“The sexual harassment of students, including sexual violence, interferes with students’ right to receive an education free from discrimination and, in the case of sexual violence, is a crime.”
–U.S. Department of Education’s Office for Civil Rights, April 2011
According to Georgetown’s Annual Crime Report, 41 reports of sexual misconduct in 2013-2014 and 46 in 2014-2015 came to the Title IX Deputy Coordinator for Undergraduate Students. Since September 2012, only 17 cases of sexual misconduct were fully adjudicated within the university. While two dismissals and seven suspensions were handed down, eight students were found not responsible.
Title IX and its subsequent “Dear Colleague” letters make it clear that all students, regardless of sex, have the right to receive the same opportunity and access to an education at all universities. “Dear Colleague” letters are official correspondence distributed by a member of a federal office or of Congress to other federal or congressional offices to express support or opposition for a bill or explain the implementation of federal regulations.
National stories and statistics on campus sexual assault, harassment, and misconduct have called for more awareness. One in four college women report surviving an assault or attempted assault at some point in their lifetime, according to One in Four, Inc., a nonprofit dedicated to the prevention of rape. In sixty percent of rapes on campuses, the survivor knows the alleged perpetrator. In November 2014, Rolling Stone’s “A Rape on Campus” reported an instance of a violent gang rape on University of Virginia’s campus. Only, the report was retracted five months later due to factual inaccuracies in the reporting, complicating the narrative around sexual assault.

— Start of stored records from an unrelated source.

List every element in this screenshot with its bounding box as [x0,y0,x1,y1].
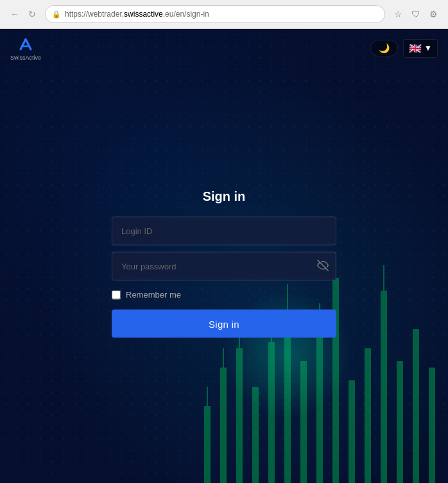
logo-area: SwissActive [10,35,41,61]
back-button[interactable]: ← [8,6,22,22]
svg-rect-0 [204,406,211,483]
svg-rect-20 [397,361,403,483]
extensions-button[interactable]: ⚙ [427,6,440,22]
reload-button[interactable]: ↻ [26,6,39,22]
password-input[interactable] [112,252,336,281]
bookmark-button[interactable]: ☆ [392,6,405,22]
svg-rect-17 [365,348,371,483]
address-bar[interactable]: 🔒 https://webtrader.swissactive.eu/en/si… [45,5,385,23]
lock-icon: 🔒 [52,10,61,19]
svg-rect-21 [413,329,419,483]
brand-name: SwissActive [10,55,41,61]
url-text: https://webtrader.swissactive.eu/en/sign… [65,10,209,19]
svg-rect-22 [429,368,435,483]
header-right: 🌙 🇬🇧 ▼ [370,39,438,58]
eye-off-icon [317,262,329,273]
nav-buttons: ← ↻ [8,6,39,22]
toggle-password-button[interactable] [317,259,329,273]
language-selector[interactable]: 🇬🇧 ▼ [403,39,438,58]
dark-mode-toggle[interactable]: 🌙 [370,40,398,56]
signin-title: Sign in [112,189,336,204]
signin-button[interactable]: Sign in [112,310,336,338]
password-wrapper [112,252,336,281]
flag-icon: 🇬🇧 [409,42,422,55]
brand-logo [17,35,35,53]
svg-rect-16 [349,380,355,483]
svg-rect-2 [220,368,227,483]
app-content: SwissActive 🌙 🇬🇧 ▼ Sign in [0,29,448,483]
browser-chrome: ← ↻ 🔒 https://webtrader.swissactive.eu/e… [0,0,448,29]
browser-actions: ☆ 🛡 ⚙ [392,6,440,22]
shield-button[interactable]: 🛡 [409,6,423,22]
dropdown-arrow: ▼ [424,44,432,53]
signin-container: Sign in Remember me Sign in [112,189,336,338]
moon-icon: 🌙 [379,43,390,53]
login-id-input[interactable] [112,217,336,246]
svg-rect-18 [381,291,387,483]
remember-me-label: Remember me [126,290,181,300]
app-header: SwissActive 🌙 🇬🇧 ▼ [0,29,448,67]
remember-me-row: Remember me [112,290,336,300]
remember-me-checkbox[interactable] [112,290,121,299]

Georgetown students can often be left without a clear picture of what to do if they experience or witness sexual misconduct. Recent pushes from GUSA and the administration seek to clear up the processes and procedures on campus that relate to sexual assault.
SPARKING CONVERSATION
On August 10 and 24, university administrators, Georgetown University Student Association (GUSA) members, and Sexual Assault Peer Educators (SAPE) met to discuss changes to the university’s implementation of sexual assault policy and Title IX. The meetings, sparked by the July 21 Hoya article, “I Stand With Willa, I Stand With Survivors,” sought to address student demands on how to better serve survivors of sexual assault and harassment on campus.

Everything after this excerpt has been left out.